These three columns represent the wait type, the total number of
milliseconds that have been spent waiting on this wait type, and the
number of times this type of wait has occurred, respectively. Wait
types that associate with latches start with LATCH_, PAGELATCH_, or PAGEIOLATCH_.
Dividing the total wait time by the number of
waits will give an average wait time (I’d recommend wrapping the
waiting_tasks_count column in the NULLIF function to avoid a division by zero error). By querying this DMV repeatedly over time (as in the following example, code file Ch7Symptoms.sql, further illustrated in Figure 4),
a picture can be built up of the frequency of latch waits, along with
the amount of time the system must wait for these latches. This picture
allows a database administrator to understand what kind of behavior is
being exhibited — whether it matches Figure 1 or Figure 2.
SELECT
wait_type,
wait_time_ms,
waiting_tasks_count,
wait_time_ms / NULLIF(waiting_tasks_count,0) AS avg_wait_time
FROM sys.dm_os_wait_stats
WHERE wait_type LIKE 'LATCH_%'
OR wait_type LIKE 'PAGELATCH_%'
OR wait_type LIKE 'PAGEIOLATCH_%';
The DMV called sys.dm_os_latch_stats lists similar statistics for latch classes.

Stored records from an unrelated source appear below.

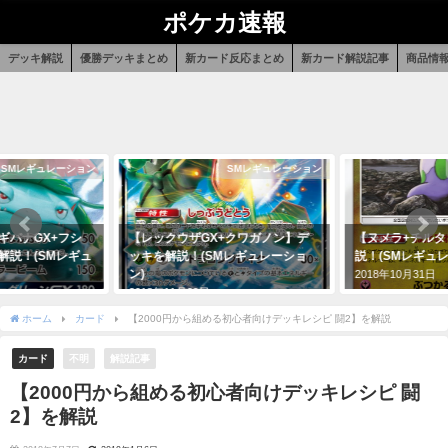
ポケカ速報
デッキ解説
優勝デッキまとめ
新カード反応まとめ
新カード解説記事
商品情
SMレギュレーション
SMレギュレーション
+クワガノン】デ
【ヌメラ+チルタリス】デッキを解
【ナイトユニゾ
Mレギュレーショ
説！(SMレギュレーション)
効果と能力を解
強力な特性を持
2018年10月31日
2019年1月4日
ホーム
カード
【2000円から組める初心者向けデッキレシピ 闘2】を解説
カード
不明
解説記事
【2000円から組める初心者向けデッキレシピ 闘
2】を解説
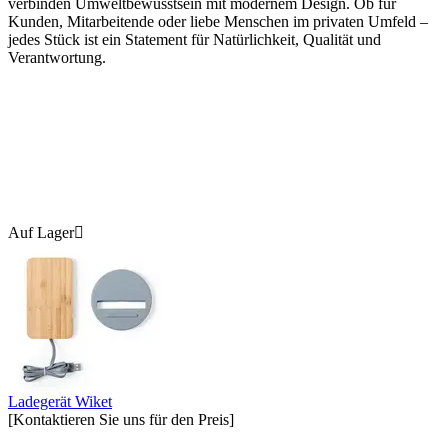
verbinden Umweltbewusstsein mit modernem Design. Ob für
Kunden, Mitarbeitende oder liebe Menschen im privaten Umfeld –
jedes Stück ist ein Statement für Natürlichkeit, Qualität und
Verantwortung.
Auf Lager

Ladegerät Wiket
[Kontaktieren Sie uns für den Preis]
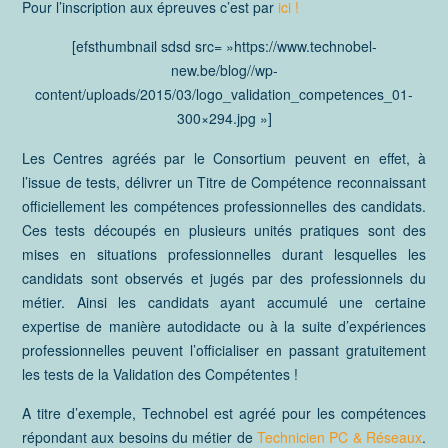
Pour l’inscription aux épreuves c’est par
ici !
[efsthumbnail sdsd src= »https://www.technobel-
new.be/blog//wp-
content/uploads/2015/03/logo_validation_competences_01-
300×294.jpg »]
Les Centres agréés par le Consortium peuvent en effet, à
l’issue de tests, délivrer un Titre de Compétence reconnaissant
officiellement les compétences professionnelles des candidats.
Ces tests découpés en plusieurs unités pratiques sont des
mises en situations professionnelles durant lesquelles les
candidats sont observés et jugés par des professionnels du
métier. Ainsi les candidats ayant accumulé une certaine
expertise de manière autodidacte ou à la suite d’expériences
professionnelles peuvent l’officialiser en passant gratuitement
les tests de la Validation des Compétentes !
A titre d’exemple, Technobel est agréé pour les compétences
répondant aux besoins du métier de
Technicien PC & Réseaux
.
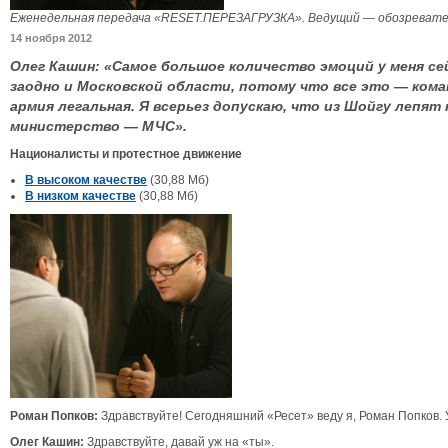
Еженедельная передача «RESET.ПЕРЕЗАГРУЗКА». Ведущий — обозревател
14 ноября 2012
Олег Кашин: «Самое большое количество эмоций у меня се
заодно и Московской области, потому что все это — коман
армия легальная. Я всерьез допускаю, что из Шойгу лепят п
министерство — МЧС».
Националисты и протестное движение
В высоком качестве
(30,88 Мб)
В низком качестве
(30,88 Мб)
Роман Попков:
Здравствуйте! Сегодняшний «Ресет» веду я, Роман Попков. 
Олег Кашин:
Здравствуйте, давай уж на «ты».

Measuring Spinlock Contention
For the time being, you can think of a
spinlock as a latch, except that if the memory needing access is not
available, the spinlock will keep checking it (known as spinning) for a
while. There is slightly more to it, but that will be kept for later in
the chapter.
The main DMV for spinlocks is sys.dm_os_spinlock_stats. The metrics of concern for spinlocks are around collisions and spins_per_collision, which are both columns in this DMV, along with the name column for the type of spinlock. Collisions and spins will be described later in the chapter. Here is an example of using sys.dm_os_spinlock_stats (code file Ch7Symptoms.sql), further illustrated in Figure 5:
SELECT name, collisions, spins_per_collision
FROM sys.dm_os_spinlock_stats
ORDER BY spins_per_collision DESC;
The sys.dm_os_spinlock_stats DMV can also be cleared using DBCC SQLPERF.
Contention Indicators
Locks are used to maintain the ACID
properties of a transaction, but latches are used to provide
consistency over a memory operation. A spinlock should be considered as
similar, in that a resource is needed for a particular operation, but
is not available.
Therefore, when you see higher than normal wait
stats associated with latches and spinlocks, you may need to
investigate further.
However, only seeing higher than normal wait
stats does not in and of itself indicate a contention problem. It is
perfectly reasonable to expect that if your system is busier now than
when you took your benchmark, your wait stats would be higher. You
should look for the proportion of wait stats compared to others, and
compare this to the throughput being achieved. You might also want to
consider how many transactions per second you’re managing to achieve as
you increase the load, and the effect of extra processors.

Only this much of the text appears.